> **Action item**: Reproduce the line containing "atmosphere." and every line after it through the end of the records. Include nothing else.

---------- Provided entries

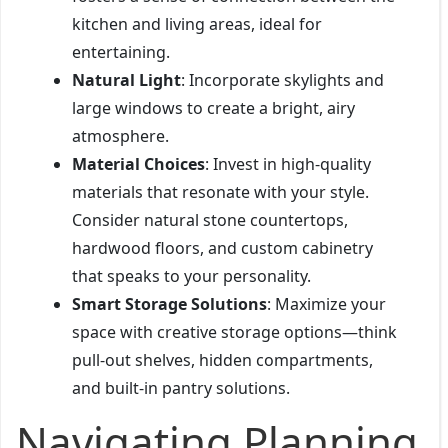
kitchen and living areas, ideal for
entertaining.
Natural Light
: Incorporate skylights and
large windows to create a bright, airy
atmosphere.
Material Choices
: Invest in high-quality
materials that resonate with your style.
Consider natural stone countertops,
hardwood floors, and custom cabinetry
that speaks to your personality.
Smart Storage Solutions
: Maximize your
space with creative storage options—think
pull-out shelves, hidden compartments,
and built-in pantry solutions.
Navigating Planning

--------------------

> **Answer space**:
atmosphere.
Material Choices
: Invest in high-quality
materials that resonate with your style.
Consider natural stone countertops,
hardwood floors, and custom cabinetry
that speaks to your personality.
Smart Storage Solutions
: Maximize your
space with creative storage options—think
pull-out shelves, hidden compartments,
and built-in pantry solutions.
Navigating Planning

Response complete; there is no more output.